# [MATERIAL PROVIDED]

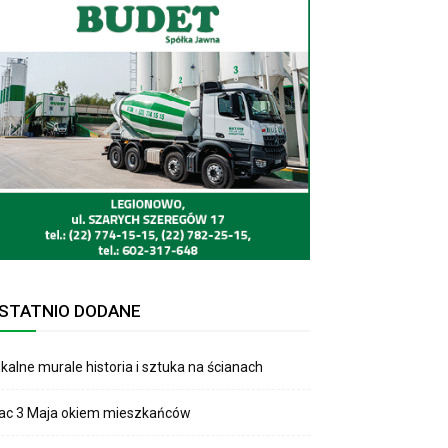
STATNIO DODANE
kalne murale historia i sztuka na ścianach
lac 3 Maja okiem mieszkańców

# [PROBLEM TO SOLVE]
Restate the material above exactly. Exclude all pictures.

# [RESULT FOR THIS TASK]
STATNIO DODANE
kalne murale historia i sztuka na ścianach
lac 3 Maja okiem mieszkańców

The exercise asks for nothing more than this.